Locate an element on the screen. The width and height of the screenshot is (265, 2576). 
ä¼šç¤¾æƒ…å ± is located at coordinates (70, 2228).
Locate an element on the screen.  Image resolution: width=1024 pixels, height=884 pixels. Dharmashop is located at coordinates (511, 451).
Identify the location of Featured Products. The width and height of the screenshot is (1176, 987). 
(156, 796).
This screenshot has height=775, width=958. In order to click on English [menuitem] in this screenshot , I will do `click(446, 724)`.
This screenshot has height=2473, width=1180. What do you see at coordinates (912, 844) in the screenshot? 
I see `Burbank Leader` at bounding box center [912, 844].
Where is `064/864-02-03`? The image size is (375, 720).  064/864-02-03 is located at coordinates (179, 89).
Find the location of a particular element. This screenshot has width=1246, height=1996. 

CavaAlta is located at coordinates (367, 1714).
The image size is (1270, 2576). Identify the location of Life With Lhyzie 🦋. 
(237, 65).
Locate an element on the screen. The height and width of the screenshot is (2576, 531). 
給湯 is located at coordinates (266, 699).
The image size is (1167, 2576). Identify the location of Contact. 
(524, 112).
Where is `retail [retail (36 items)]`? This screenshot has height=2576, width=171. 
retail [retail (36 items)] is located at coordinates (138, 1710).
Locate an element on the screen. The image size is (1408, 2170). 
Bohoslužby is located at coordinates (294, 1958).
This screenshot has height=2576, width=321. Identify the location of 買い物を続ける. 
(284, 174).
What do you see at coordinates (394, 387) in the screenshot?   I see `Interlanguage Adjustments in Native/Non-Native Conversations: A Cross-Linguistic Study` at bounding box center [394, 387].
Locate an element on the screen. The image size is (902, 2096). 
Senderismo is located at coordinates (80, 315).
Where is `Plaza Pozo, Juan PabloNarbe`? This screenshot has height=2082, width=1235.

────────────────────

= How to complete this task =
Write out the data again, exactly and in full.

= Finished exercise =
Locate an element on the screen. The width and height of the screenshot is (265, 2576). 
ä¼šç¤¾æƒ…å ± is located at coordinates (70, 2228).
Locate an element on the screen.  Image resolution: width=1024 pixels, height=884 pixels. Dharmashop is located at coordinates (511, 451).
Identify the location of Featured Products. The width and height of the screenshot is (1176, 987). 
(156, 796).
This screenshot has height=775, width=958. In order to click on English [menuitem] in this screenshot , I will do `click(446, 724)`.
This screenshot has height=2473, width=1180. What do you see at coordinates (912, 844) in the screenshot? 
I see `Burbank Leader` at bounding box center [912, 844].
Where is `064/864-02-03`? The image size is (375, 720).  064/864-02-03 is located at coordinates (179, 89).
Find the location of a particular element. This screenshot has width=1246, height=1996. 

CavaAlta is located at coordinates (367, 1714).
The image size is (1270, 2576). Identify the location of Life With Lhyzie 🦋. 
(237, 65).
Locate an element on the screen. The height and width of the screenshot is (2576, 531). 
給湯 is located at coordinates (266, 699).
The image size is (1167, 2576). Identify the location of Contact. 
(524, 112).
Where is `retail [retail (36 items)]`? This screenshot has height=2576, width=171. 
retail [retail (36 items)] is located at coordinates (138, 1710).
Locate an element on the screen. The image size is (1408, 2170). 
Bohoslužby is located at coordinates (294, 1958).
This screenshot has height=2576, width=321. Identify the location of 買い物を続ける. 
(284, 174).
What do you see at coordinates (394, 387) in the screenshot?   I see `Interlanguage Adjustments in Native/Non-Native Conversations: A Cross-Linguistic Study` at bounding box center [394, 387].
Locate an element on the screen. The image size is (902, 2096). 
Senderismo is located at coordinates (80, 315).
Where is `Plaza Pozo, Juan PabloNarbe`? This screenshot has height=2082, width=1235.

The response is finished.